Rude explains in the introduction how Tastes Like Chicken will tell “a story of agriculture science and human health, of the economics of feeding a nation and the politics that encircle the making and eating of food. But on a more intimate level, this is really just the story of dinner.” Rude also pursues a more specific question: how and why is chicken so popular today when it spent much of its domesticated life neglected in favor of pork and beef?
This question and the story of dinner never becomes a thesis and the information presented never reaches a finer point. We wander from the early days of domestication in South East Asia to the southern fried chicken of the American Civil War to the 99 billion meals and counting from the McDonald’s restaurants of today. As we move through these eras we’re given a lot of historical information about culinary life and health, and much of it is genuinely fascinating. Unfortunately, the pursuit of this information can lead us astray from the topic of the chapter. Medieval animal executions being just such an example.
Let’s take a moment to retrace the steps from the opening of chapter two, ‘A Healing Broth’, to the point about animal executions.

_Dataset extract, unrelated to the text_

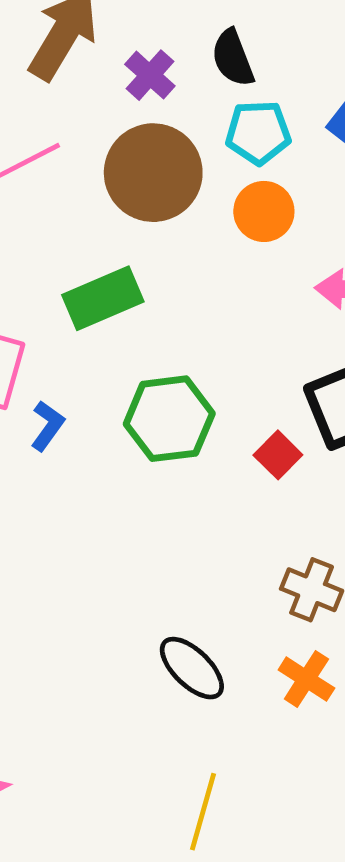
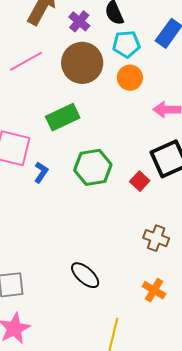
black ellipse: (192, 668) -> (85, 275), moved
orange cross: (306, 679) -> (154, 290), moved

Rude begins by discussing President Harrison’s need for chicken broth to combat what was likely typhoid fever (it didn’t work). We move on to Moses Maimonides and his belief in the healing properties of chicken soup, or what is now called “Jewish Penicillin”. Then it’s the English who use chicken soup to settle stomachs — they did not consume much chicken, otherwise. The English prefer beef. The Romans were predisposed to plants and thought the meat eating Britons were barbaric.
Now we’re on Galenism and its regulation of the medieval English diet. There’s a brief history of Galen of Pergamon and how his medical philosophy led the English to love the meat of land animals. From there we’re told that the symbol of France is a rooster, thus making their rivals in England suspicious of the bird. Besides, scrawny medieval chickens were not even considered a meat, which brings us to a discussion of the term ‘meat’. Besides, scrawny medieval chickens were not even considered a meat, which brings us to a discussion of the term ‘meat’. From there we learn about the beef eating habits of the English. Then it’s over to the Americas for a discussion of pork consumption. Then we’re back to medieval Europe learning about pigs and how they were crafty nuisances worthy of capital punishment.
I can see how this all fits together, it’s in service of showing how the idea of chicken soup as a meal for the ill developed over time. Every such point raised is something I would be interested in knowing more about. Yet some of these facts are so glancing or inconsequential discussed that they may as well not be included. Opening the topic of animal executions and specifying the crime for which a particular sow was executed isn’t necessary in a chapter about chicken soup.
But now that I know this — and I do enjoy knowing this — I have so many more questions. In the Middle Ages, were chickens executed as the pig was? Does publicly executing, rather than slaughtering or putting down an animal, suggest that people believed the birds possessed a conscience or a sense of guilt? And were they eaten? Rude and Tastes Like Chicken do not have the answers.
It’s all distractingly indulgent, but it makes Tastes Like Chicken appear to lack direction. I can’t help but get lost in all the information as we jump from one time period to another and from one juicy fact to another. Perhaps the intention is to convey a more conversational tone. This is certainly how it reads to me. Details and facts arise as they might if you were speaking with Rude about the history of chicken dinner. It can, however, be frustrating when the conversation strays from the topic. Frustrating may be the best way to describe Tastes Like Chicken. It’s frustrating when it tells us too much and when it tells us too little.
There’s so much good information complied in Tastes Like Chicken I might recommend it for the purpose of amassing some great trivia. Rude does deliver on one key question: Why do so many other foods taste like chicken? The answer is given early on, so I don’t think spoilers really apply (you can also just Google it). “The hypothesis is that all four-limb vertebrate animals share a common ancestry, and therefore a common flavor.” Coloumbus remarked on the chicken-like flavor in iguana meat and it’s possible the Tyrannosaurus Rex might have tasted like chicken, if one were inclined to give it a try.